AWS Lambda: “The Silent Retry” — When Lambda Quietly Runs Twice (or Thrice)
A silent retry is Lambda’s way of asking, “Are you sure you finished?”
Problem
Everything looks normal.
Your Lambda reports success, CloudWatch shows no alarms, and the system seems healthy.
Then you notice:
- Two database inserts where there should be one.
- A user notified twice.
- A payment processed again.
No errors. No warnings. Just… duplicates.
Welcome to The Silent Retry — when AWS Lambda automatically re-invokes your function after an asynchronous failure or timeout you never saw.
Lambda isn’t broken. It’s doing exactly what it was designed to do.
You just didn’t realize it was doing it again.
Clarifying the Issue
By default, when Lambda is invoked asynchronously (for example, from S3, SNS, or EventBridge), AWS manages the retry logic for you — up to two more times if the first attempt fails or times out.

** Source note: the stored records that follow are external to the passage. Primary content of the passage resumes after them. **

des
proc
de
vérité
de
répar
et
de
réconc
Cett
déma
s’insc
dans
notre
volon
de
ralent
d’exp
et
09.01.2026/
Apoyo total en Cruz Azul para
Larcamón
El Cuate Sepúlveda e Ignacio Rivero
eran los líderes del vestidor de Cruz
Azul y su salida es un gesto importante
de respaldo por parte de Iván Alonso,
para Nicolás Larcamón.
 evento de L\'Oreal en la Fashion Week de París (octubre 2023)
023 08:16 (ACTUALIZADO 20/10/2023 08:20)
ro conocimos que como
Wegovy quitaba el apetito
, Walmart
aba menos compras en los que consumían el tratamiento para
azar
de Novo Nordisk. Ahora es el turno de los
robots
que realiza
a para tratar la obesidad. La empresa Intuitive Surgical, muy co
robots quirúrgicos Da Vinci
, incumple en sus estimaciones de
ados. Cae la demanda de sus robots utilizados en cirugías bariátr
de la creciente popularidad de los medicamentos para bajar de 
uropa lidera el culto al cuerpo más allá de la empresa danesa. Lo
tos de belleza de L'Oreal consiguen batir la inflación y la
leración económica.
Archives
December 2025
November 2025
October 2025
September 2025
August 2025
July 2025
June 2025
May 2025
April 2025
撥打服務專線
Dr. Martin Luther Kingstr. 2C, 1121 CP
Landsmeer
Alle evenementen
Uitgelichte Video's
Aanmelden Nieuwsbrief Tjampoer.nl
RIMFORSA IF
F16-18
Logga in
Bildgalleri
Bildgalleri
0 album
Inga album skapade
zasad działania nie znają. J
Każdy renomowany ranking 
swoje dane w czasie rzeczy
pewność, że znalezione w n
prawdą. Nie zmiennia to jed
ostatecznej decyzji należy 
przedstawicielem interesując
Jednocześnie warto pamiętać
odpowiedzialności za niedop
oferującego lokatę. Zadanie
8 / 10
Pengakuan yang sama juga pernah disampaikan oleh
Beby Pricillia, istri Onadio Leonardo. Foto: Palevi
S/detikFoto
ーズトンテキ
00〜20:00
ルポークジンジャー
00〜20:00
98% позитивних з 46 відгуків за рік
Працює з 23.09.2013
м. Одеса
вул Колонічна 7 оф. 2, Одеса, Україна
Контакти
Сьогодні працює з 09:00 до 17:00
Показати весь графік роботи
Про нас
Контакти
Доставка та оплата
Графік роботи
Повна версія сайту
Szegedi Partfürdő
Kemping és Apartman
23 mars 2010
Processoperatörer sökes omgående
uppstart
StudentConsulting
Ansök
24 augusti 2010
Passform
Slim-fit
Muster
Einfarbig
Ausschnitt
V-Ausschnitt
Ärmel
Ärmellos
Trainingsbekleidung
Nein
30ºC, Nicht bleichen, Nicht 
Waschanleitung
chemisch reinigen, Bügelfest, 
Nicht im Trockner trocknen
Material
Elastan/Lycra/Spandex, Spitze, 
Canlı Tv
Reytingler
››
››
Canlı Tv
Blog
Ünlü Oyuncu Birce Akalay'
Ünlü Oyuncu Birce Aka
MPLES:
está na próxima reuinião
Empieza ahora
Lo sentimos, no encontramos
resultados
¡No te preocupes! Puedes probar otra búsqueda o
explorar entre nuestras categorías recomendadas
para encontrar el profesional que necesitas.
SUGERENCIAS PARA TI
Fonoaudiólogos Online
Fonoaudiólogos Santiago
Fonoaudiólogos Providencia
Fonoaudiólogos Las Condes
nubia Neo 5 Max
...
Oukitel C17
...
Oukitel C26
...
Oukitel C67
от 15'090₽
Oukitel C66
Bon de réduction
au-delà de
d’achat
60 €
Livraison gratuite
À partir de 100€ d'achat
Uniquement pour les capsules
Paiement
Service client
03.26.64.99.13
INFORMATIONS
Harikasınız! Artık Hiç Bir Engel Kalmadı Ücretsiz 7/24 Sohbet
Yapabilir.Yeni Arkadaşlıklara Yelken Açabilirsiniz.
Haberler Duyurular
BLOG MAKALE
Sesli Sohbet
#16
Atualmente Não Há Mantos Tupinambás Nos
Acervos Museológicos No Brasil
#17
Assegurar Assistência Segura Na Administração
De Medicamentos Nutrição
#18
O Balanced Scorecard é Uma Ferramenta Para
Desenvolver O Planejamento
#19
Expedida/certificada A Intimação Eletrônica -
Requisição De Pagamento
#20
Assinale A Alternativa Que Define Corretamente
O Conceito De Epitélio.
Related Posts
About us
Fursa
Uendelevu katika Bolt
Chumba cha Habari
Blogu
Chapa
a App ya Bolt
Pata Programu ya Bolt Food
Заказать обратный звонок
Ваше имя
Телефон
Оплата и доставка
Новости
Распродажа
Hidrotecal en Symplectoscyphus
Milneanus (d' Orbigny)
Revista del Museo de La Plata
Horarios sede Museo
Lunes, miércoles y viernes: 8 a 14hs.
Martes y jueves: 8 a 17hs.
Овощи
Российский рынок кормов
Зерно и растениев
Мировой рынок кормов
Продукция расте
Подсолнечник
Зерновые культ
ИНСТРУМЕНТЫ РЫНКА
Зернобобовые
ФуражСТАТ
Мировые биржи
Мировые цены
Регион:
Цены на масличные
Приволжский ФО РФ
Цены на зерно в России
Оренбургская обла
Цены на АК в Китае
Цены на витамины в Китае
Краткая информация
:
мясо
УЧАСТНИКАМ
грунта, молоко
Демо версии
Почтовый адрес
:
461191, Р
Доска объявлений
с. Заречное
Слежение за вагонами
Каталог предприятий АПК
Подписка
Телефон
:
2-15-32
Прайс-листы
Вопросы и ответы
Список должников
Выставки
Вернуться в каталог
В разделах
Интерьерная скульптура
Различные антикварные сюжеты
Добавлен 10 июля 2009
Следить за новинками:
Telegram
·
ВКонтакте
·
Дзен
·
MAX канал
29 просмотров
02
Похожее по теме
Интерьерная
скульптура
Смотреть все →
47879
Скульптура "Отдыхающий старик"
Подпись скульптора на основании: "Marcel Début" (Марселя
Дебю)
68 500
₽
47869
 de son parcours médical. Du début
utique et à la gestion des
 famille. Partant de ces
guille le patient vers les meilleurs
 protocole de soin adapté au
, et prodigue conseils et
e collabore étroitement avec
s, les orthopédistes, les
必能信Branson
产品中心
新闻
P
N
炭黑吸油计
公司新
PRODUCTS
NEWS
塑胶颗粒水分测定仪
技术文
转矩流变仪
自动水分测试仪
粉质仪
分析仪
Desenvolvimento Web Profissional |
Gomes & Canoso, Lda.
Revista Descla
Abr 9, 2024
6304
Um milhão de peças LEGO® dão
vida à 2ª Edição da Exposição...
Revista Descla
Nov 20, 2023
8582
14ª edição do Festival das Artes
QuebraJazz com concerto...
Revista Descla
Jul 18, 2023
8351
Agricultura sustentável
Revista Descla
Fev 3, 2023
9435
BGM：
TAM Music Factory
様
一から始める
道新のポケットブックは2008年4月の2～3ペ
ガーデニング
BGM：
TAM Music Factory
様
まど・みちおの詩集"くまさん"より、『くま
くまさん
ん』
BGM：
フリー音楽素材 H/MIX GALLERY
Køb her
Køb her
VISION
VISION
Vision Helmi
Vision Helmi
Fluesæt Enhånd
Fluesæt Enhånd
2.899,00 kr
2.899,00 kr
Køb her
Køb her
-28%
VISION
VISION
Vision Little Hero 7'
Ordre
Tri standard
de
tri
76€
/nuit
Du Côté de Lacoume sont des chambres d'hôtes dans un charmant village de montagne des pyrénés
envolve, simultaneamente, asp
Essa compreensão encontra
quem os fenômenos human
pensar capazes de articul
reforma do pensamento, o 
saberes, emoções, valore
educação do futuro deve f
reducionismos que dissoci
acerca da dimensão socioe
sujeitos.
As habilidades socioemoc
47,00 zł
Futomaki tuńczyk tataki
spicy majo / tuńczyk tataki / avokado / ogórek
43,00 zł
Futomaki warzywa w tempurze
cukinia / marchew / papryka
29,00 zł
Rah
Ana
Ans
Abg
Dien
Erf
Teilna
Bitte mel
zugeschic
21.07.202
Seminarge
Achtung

The catch: if your function times out or the runtime freezes after returning 200 OK but before completing all work, AWS can’t tell whether it succeeded.
So it retries. Silently.
That’s how you end up with duplicate side-effects — two records written, two emails sent, or the same event processed twice.
Root causes include:
- Functions that time out mid-work.
- Asynchronous invocations without idempotent design.
- Missing or misconfigured DLQs or destinations.
- Poor observability — no correlation IDs, so retries look like new events.
AWS gives you three silent retry loops to think about:
- Service-level retries (SNS, S3, EventBridge, etc.)
- Lambda’s own async retry logic
- SDK / client retries inside your code
These can stack on top of each other, multiplying quietly.
Why It Matters
Silent retries break the contract of at-most-once execution.
You get at-least-once — which sounds harmless until your side-effects aren’t idempotent.
That means:
- Payments may double-charge.
- Database inserts may duplicate.
- Notifications may annoy your customers.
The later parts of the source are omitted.